**Task details**
What you return must be the full listing, word for word, with no images in it.

**Exercise data**

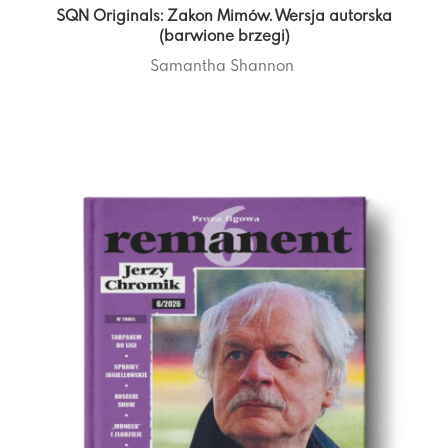
SQN Originals: Zakon Mimów. Wersja autorska
(barwione brzegi)
Samantha Shannon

**Answer to this exercise**
SQN Originals: Zakon Mimów. Wersja autorska
(barwione brzegi)
Samantha Shannon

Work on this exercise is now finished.